What you are asked to do ▸ Return exactly the lines of the entries, from the one with "We teach you the words from the" to the last.

Material for this task ▸
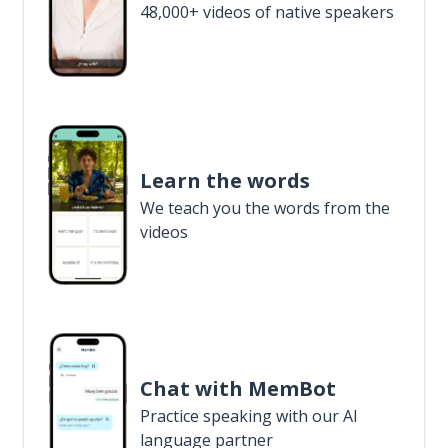
48,000+ videos of native speakers
Learn the words
We teach you the words from the
videos
Chat with MemBot
Practice speaking with our AI
language partner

Output for this task ▸
We teach you the words from the
videos
Chat with MemBot
Practice speaking with our AI
language partner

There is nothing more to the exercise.